Matt Giordano: Getting Better Each Day

March 4, 2012

Jennifer Wielgus

 

He couldn’t hit the wall. That’s basically what Matt Giordano’s first CrossFit Sectional competition experience boiled down to. That and the horrified faces in his cheering section as loved ones watched him struggle like they’d never seen him struggle before, just to get through one round of wall balls.
 
“I was getting it above the marker, but the rule was you had to hit the wall, and I was getting so tired from all the missed attempts … so, so tired,” Giordano says, thinking back to the 2010 Sectional. “I had my family and friends watching me struggle through that. I think I did 50-something wall ball attempts in my first round, and they just turned away. My fiancée at the time, she couldn't watch. She was crying. I just did awful. I almost finished dead last, and after that, I was like, ‘Wow. I have a lot of work to do.’ And going into last year's Open, all I wanted to do was erase that memory of how terrible it was.”
 
"...Going into last year's Open, all I wanted to do was erase that memory of how terrible it was."

 

Giordano, 31, a member of CrossFit Generation in Horsham, Pa., qualified for the 2011 Mid Atlantic Regional after finishing 58th out of 60 in the Open.
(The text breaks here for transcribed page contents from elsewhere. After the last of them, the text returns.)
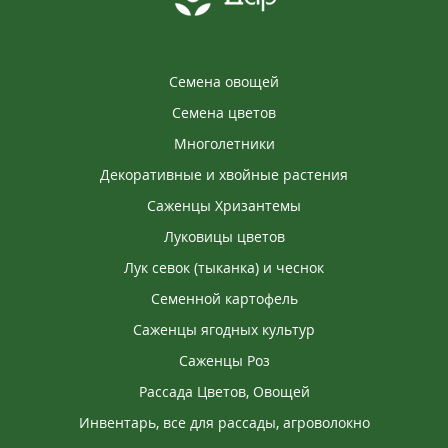
2022-04-10
Семена овощей
ОЛЬГА
Замовлення
Семена цветов
Многолетники
Декоративные и хвойные растения
Саженцы Хризантемы
Луковицы цветов
Лук севок (тыканка) и чеснок
Семенной картофель
Саженцы ягодных культур
Саженцы Роз
Рассада Цветов, Овощей
Инвентарь, все для рассады, агроволокно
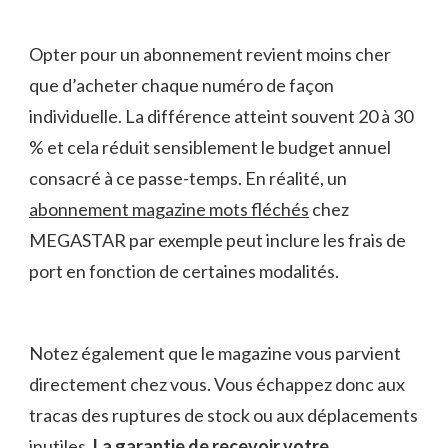
Opter pour un abonnement revient moins cher
que d’acheter chaque numéro de façon
individuelle. La différence atteint souvent 20 à 30
% et cela réduit sensiblement le budget annuel
consacré à ce passe-temps. En réalité, un
abonnement magazine mots fléchés
chez
MEGASTAR par exemple peut inclure les frais de
port en fonction de certaines modalités.
Notez également que le magazine vous parvient
directement chez vous. Vous échappez donc aux
tracas des ruptures de stock ou aux déplacements
inutiles.
La garantie de recevoir votre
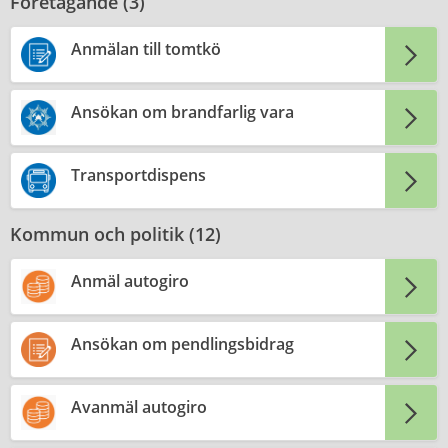
Företagande (
3
)
Anmälan till tomtkö
Ansökan om brandfarlig vara
Transportdispens
Kommun och politik (
12
)
Anmäl autogiro
Ansökan om pendlingsbidrag
Avanmäl autogiro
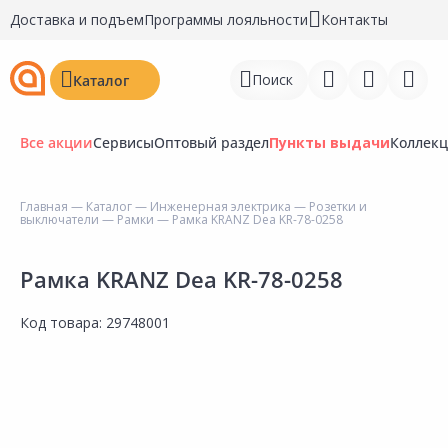
Доставка и подъем
Программы лояльности
Контакты
Поиск
Каталог
Все акции
Сервисы
Оптовый раздел
Пункты выдачи
Коллек
Главная
—
Каталог
—
Инженерная электрика
—
Розетки и
выключатели
—
Рамки
— Рамка KRANZ Dea KR-78-0258
Войти
Регистрация
Рамка KRANZ Dea KR-78-0258
Перейти к сравнению
Код товара:
29748001
Избранное
Недавно просмотренные
товары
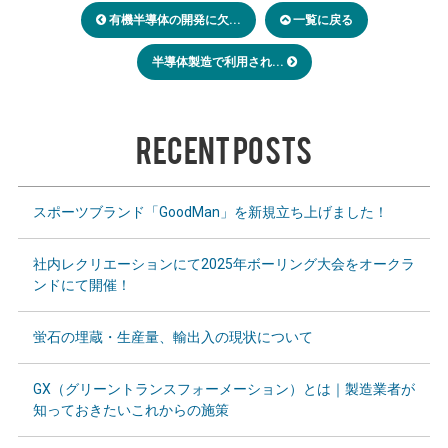
有機半導体の開発に欠...
一覧に戻る
半導体製造で利用され...
RECENT POSTS
スポーツブランド「GoodMan」を新規立ち上げました！
社内レクリエーションにて2025年ボーリング大会をオークラ
ンドにて開催！
蛍石の埋蔵・生産量、輸出入の現状について
GX（グリーントランスフォーメーション）とは｜製造業者が
知っておきたいこれからの施策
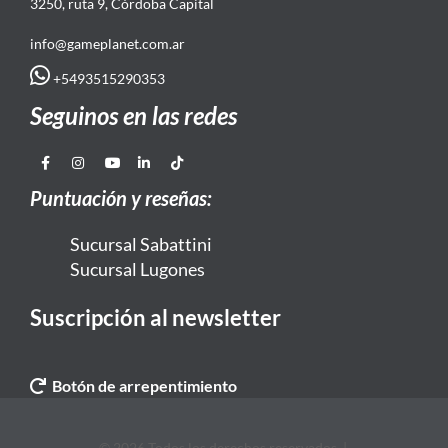
3250, ruta 9, Córdoba Capital
info@gameplanet.com.ar
+5493515290353
Seguinos en las redes
Puntuación y reseñas:
Sucursal Sabattini
Sucursal Lugones
Suscripción al newsletter
Botón de arrepentimiento
© 2026 Todos los derechos reservados. |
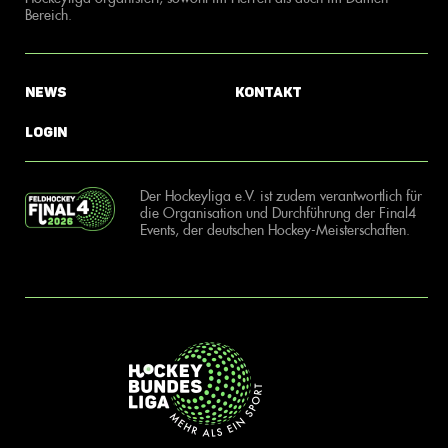
Bereich.
News
Kontakt
Login
Der Hockeyliga e.V. ist zudem verantwortlich für
die Organisation und Durchführung der Final4
Events, der deutschen Hockey-Meisterschaften.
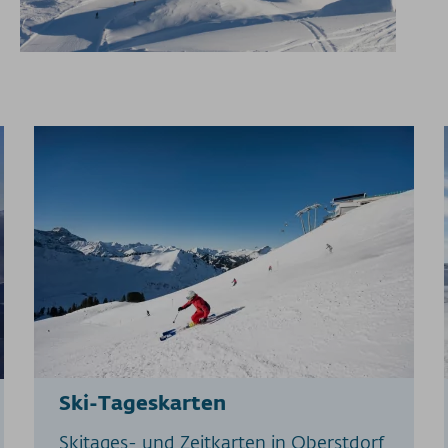
Ski-Tageskarten
Skitages- und Zeitkarten in Oberstdorf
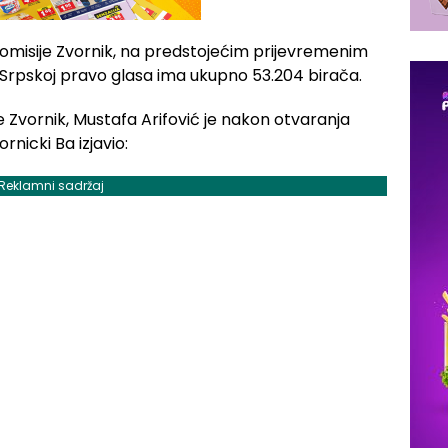
isije Zvornik, na predstojećim prijevremenim
 Srpskoj pravo glasa ima ukupno 53.204 birača.
 Zvornik, Mustafa Arifović je nakon otvaranja
rnicki Ba izjavio:
Reklamni sadržaj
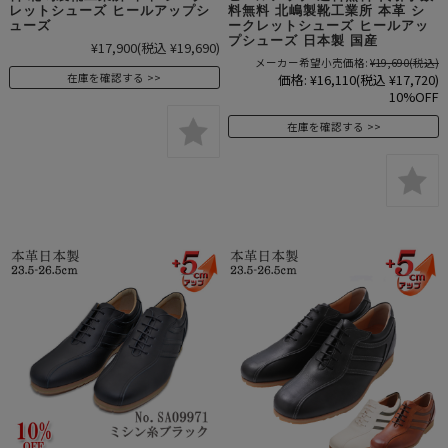
レットシューズ ヒールアップシ
料無料 北嶋製靴工業所 本革 シ
ューズ
ークレットシューズ ヒールアッ
プシューズ 日本製 国産
¥17,900
(税込 ¥19,690)
メーカー希望小売価格:
¥19,690
(税込)
価格:
¥16,110
(税込 ¥17,720)
在庫を確認する
10%OFF
在庫を確認する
However, he gave up his individual spot and pinch-hit for the Generation Team at Regionals, allowing a friend to stay home and attend the birth of his son.
 
This year, there will be no wondering what could have been. Giordano will either go to the Mid Atlantic Regional as an individual, or he’ll go as a cheerleader for any Generation athletes who qualify.
 
Giordano says he felt honored to represent the box and owner Barry Weidner (his CrossFit mentor since he took up the sport in 2009) at last year’s Regional. At the same time, he longs to measure his 2010 wall ball-challenged self against the well-rounded athlete he’s become. 
 
“I felt fairly fit and felt I could have done pretty well,” says Giordano, a former East Stroudsburg University soccer star who ran marathons before finding CrossFit. “You never know. I would like to say, ‘Yeah, I could have made it to the Games or made it to the last workout,’ because you have to have that kind of confidence and drive if you're a competitor. I would like to think I would’ve had a good shot at it, but I kind of just try not to think about it. This year, I will know for sure.”
 
Giordano is a workhorse, currently holding down several jobs – coach at both CrossFit Newtown and CrossFit Solebury; men’s soccer coach at Montgomery County Community College, where he is also an adjunct professor in the exercise science department; and the strength and conditioning coach for the Council Rock North High School football team.
 
Heading into the 2012 CrossFit Open, Giordano can’t guarantee a repeat performance of last year, but he’s doing his best. Between his host of part-time jobs that occupy between 60 and 70 hours of his week, he still finds time to train three to four days per week, focusing more on strength, with short, heavy met-cons and skill work mixed in. “Basically, fitness is part of my life and it has been for a very long time," he says. "Getting my own training in receives priority every day. No matter what time I get it in, I make sure it's on my schedule and it gets done."
 
Giordano’s main goal throughout his athletic career has been to keep performing a little better than he did the day before. He wants the opportunity to prove that to himself by returning to Regionals as an individual and finally getting to shake that 2010 Sectional monkey off his back. 
 
You might say he’s optimistic about his chances. “The good thing is,” he laughs, “I can do wall balls now.”